# Gentoo installation macht mich wahnsinnig...

## ainairos

Hi leute,

ich könnte mal wieder kotzen nachdem ich ne lösung zu meinem Problem von gestern fand, hab ich schritt für schritt die installationsschritte aus dem Handbuch durchgeführt, aber anscheind stimmt da in der doku nichts....

Ich habe folgendes Problem, das ich nicht emergen kann bzw. keine Packete mit emerge-webrsync (da ich hinter einem router sitze) installieren kann.
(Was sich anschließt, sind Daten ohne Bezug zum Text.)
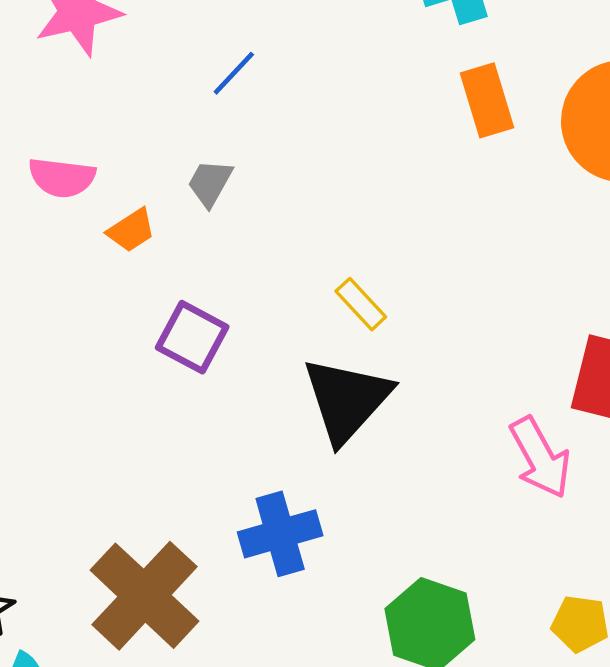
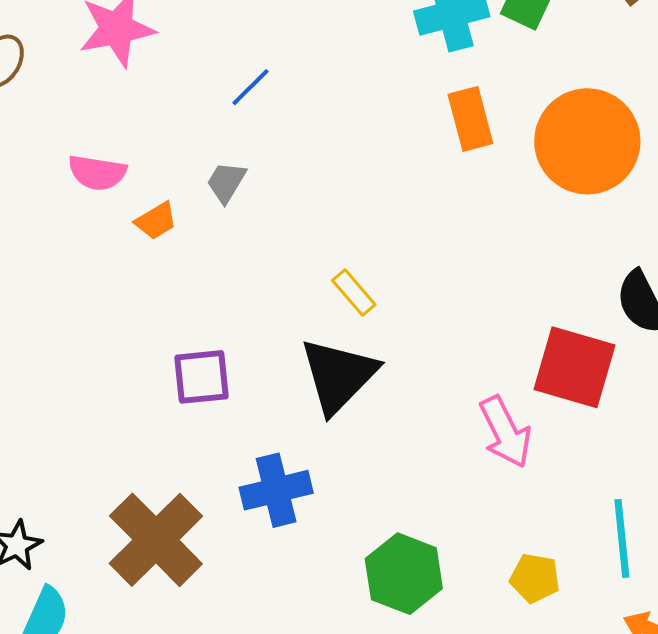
purple square: (192, 337) -> (202, 377), moved, turned -36

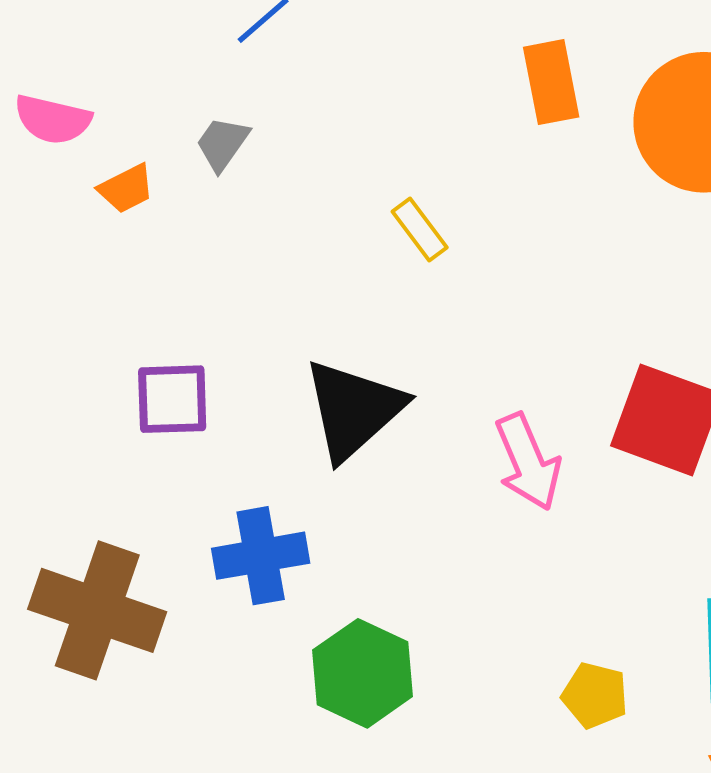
yellow rectangle: (354, 293) -> (420, 229), moved
pink arrow: (505, 432) -> (528, 462), moved
brown cross: (156, 540) -> (97, 610), turned -30
green hexagon: (404, 574) -> (363, 673), moved

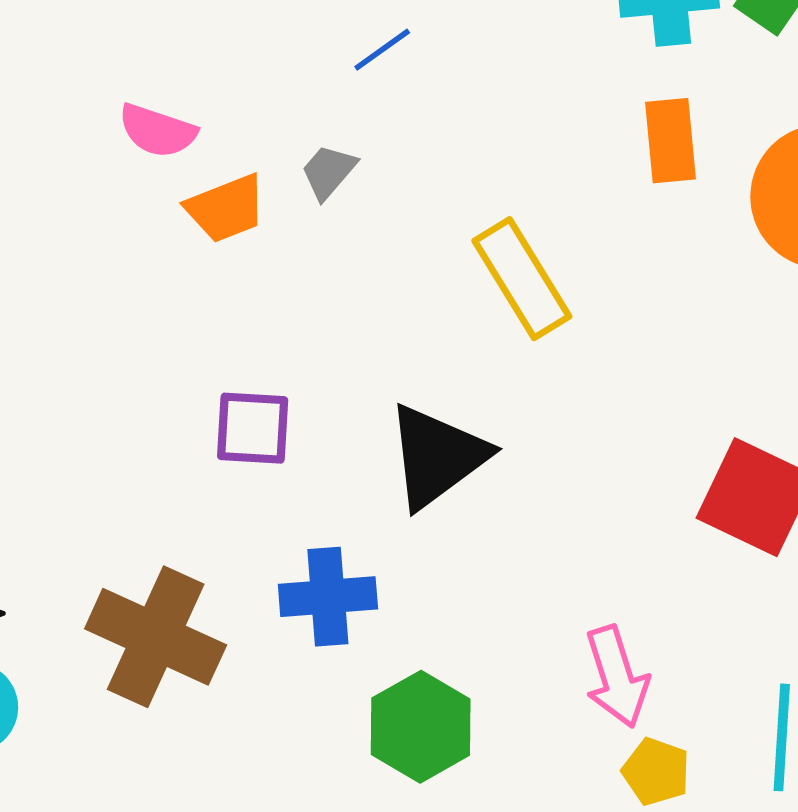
orange trapezoid: (126, 189) -> (226, 208), size x1.4
yellow rectangle: (420, 229) -> (522, 279), size x1.8
pink arrow: (528, 462) -> (617, 677), moved

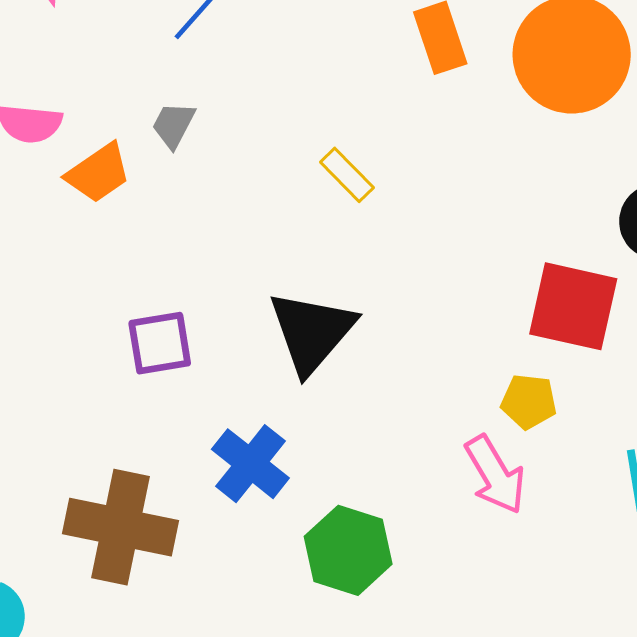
yellow rectangle: (522, 279) -> (347, 175), size x0.6
blue cross: (328, 597) -> (250, 464), turned -34
yellow pentagon: (656, 772) -> (529, 401), moved

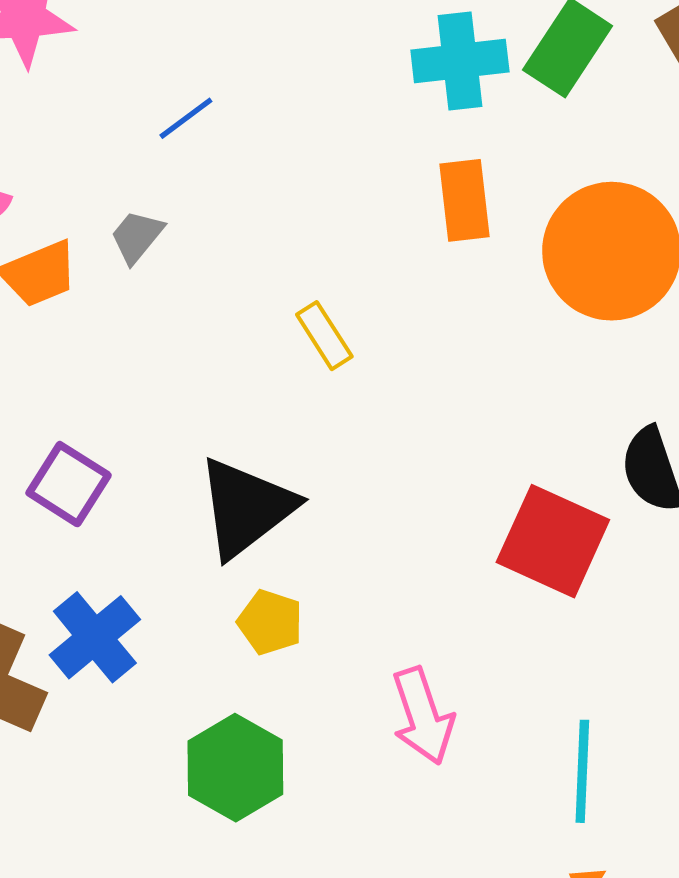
purple square: (160, 343) -> (69, 484), turned 30
yellow pentagon: (529, 401) -> (270, 622), moved
blue cross: (250, 464) -> (95, 637), moved

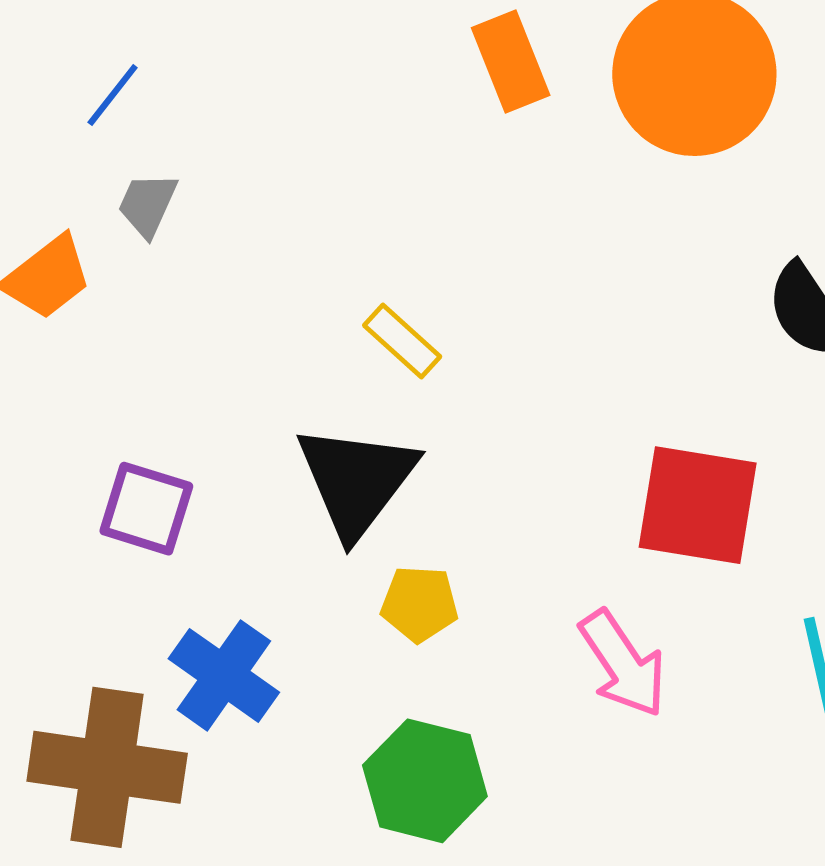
blue line: (186, 118) -> (113, 95), moved
yellow rectangle: (324, 336) -> (402, 341), moved
red square: (553, 541) -> (698, 505), moved

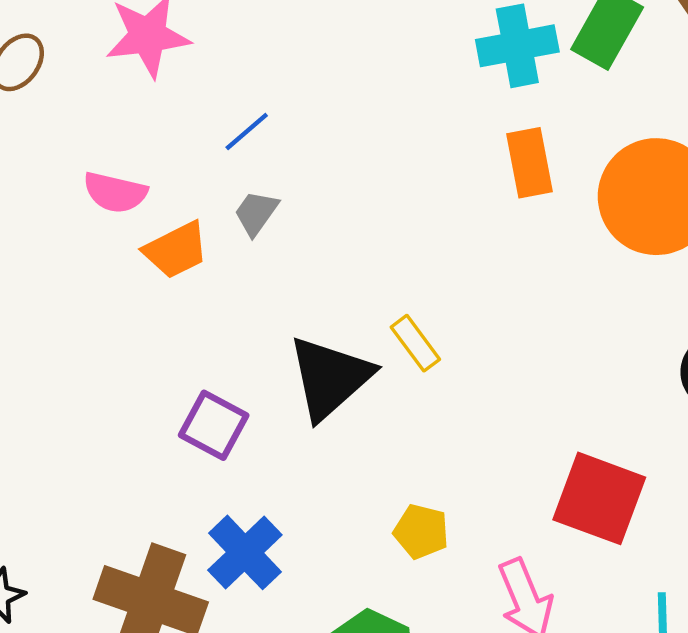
black triangle: (356, 480) -> (330, 378), moved
yellow pentagon: (419, 604) -> (421, 531), moved

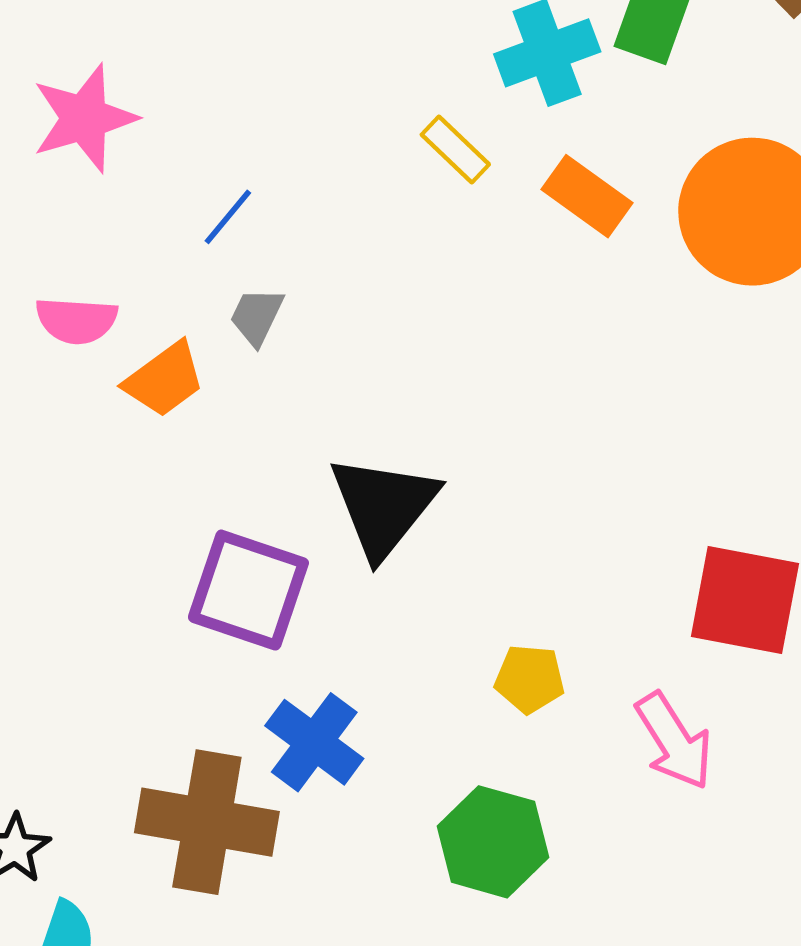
orange rectangle: (530, 163) -> (587, 196), turned -34
yellow rectangle: (415, 343) -> (455, 150), moved
purple square: (214, 425) -> (248, 590), size x1.4

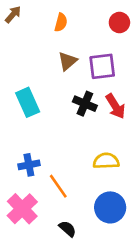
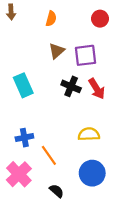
brown arrow: (13, 15) -> (11, 12), turned 136

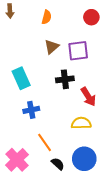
black cross: (71, 86) -> (65, 79), turned -30
red arrow: (97, 89) -> (88, 97), moved
blue cross: (24, 138) -> (31, 110), moved
black semicircle: (57, 191) -> (58, 164), moved

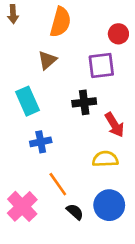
orange semicircle: (47, 17) -> (60, 22), size x1.6
red circle: (91, 17) -> (118, 34), moved
brown triangle: (52, 47) -> (47, 60), moved

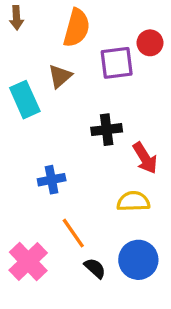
purple square: (101, 65) -> (117, 63), moved
cyan rectangle: (28, 101) -> (25, 100), moved

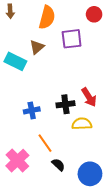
red circle: (150, 43) -> (94, 14), moved
cyan rectangle: (25, 100) -> (15, 61), turned -40
black cross: (107, 130) -> (65, 104), moved
blue circle: (138, 260) -> (90, 174), moved

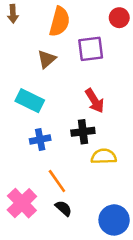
cyan rectangle: (15, 61) -> (30, 101), moved
red arrow: (89, 97) -> (95, 101), moved
black semicircle: (58, 165) -> (63, 208), moved

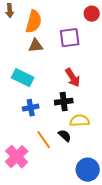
orange semicircle: (60, 22) -> (34, 22), moved
brown triangle: (47, 59) -> (36, 46), turned 35
black semicircle: (63, 208) -> (65, 136), moved

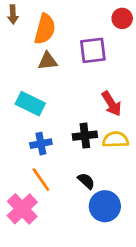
red arrow: (73, 78) -> (112, 104), moved
yellow semicircle: (80, 121) -> (115, 140), moved
orange line: (44, 140) -> (41, 180), moved
blue circle: (88, 170) -> (105, 206), moved

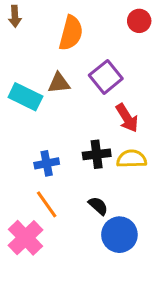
orange semicircle: (45, 29) -> (71, 33), moved
purple square: (93, 50) -> (106, 77), moved, turned -32
brown triangle: (48, 61) -> (59, 83), moved
cyan rectangle: (30, 104) -> (25, 97), moved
Wenn ich mit emerge --sync arbeite kommt ne meldung:

rsync: getaddinfo: rsync.gentoo.org 873: Temporary failure in name resolution

rsync error:  error in socket IO (code 10) at clientserver.c(8 :Cool: 

so da ein bekannt sagte das emerge nicht funktioniert, wegen dem router soll ich emerge-webrsync benutzen. Dies habe ich auch gemacht, mit folgendem resultat:

Fetching most recent snapshot

so und das wars, keine installation kein gar nichts....

so wie krisch ich jetzt die installation fertig?

also bei gentoo scheint einiges nicht zu funktionieren bzw. scheint einiges in der dokumentation nicht berücksichtig worden zu sein, denn ich bin bis hierhin genauso vorgegangen wie es da stand.....und die make.profile ist leer   :Sad: 

----------

## ossi

kommst du denn generell mit der kiste ins netz ???

hast du /etc/resolv angepasst/erstellt ?

----------

## makukasutota

1. sichergehen das internet unter der livecd funktioniert.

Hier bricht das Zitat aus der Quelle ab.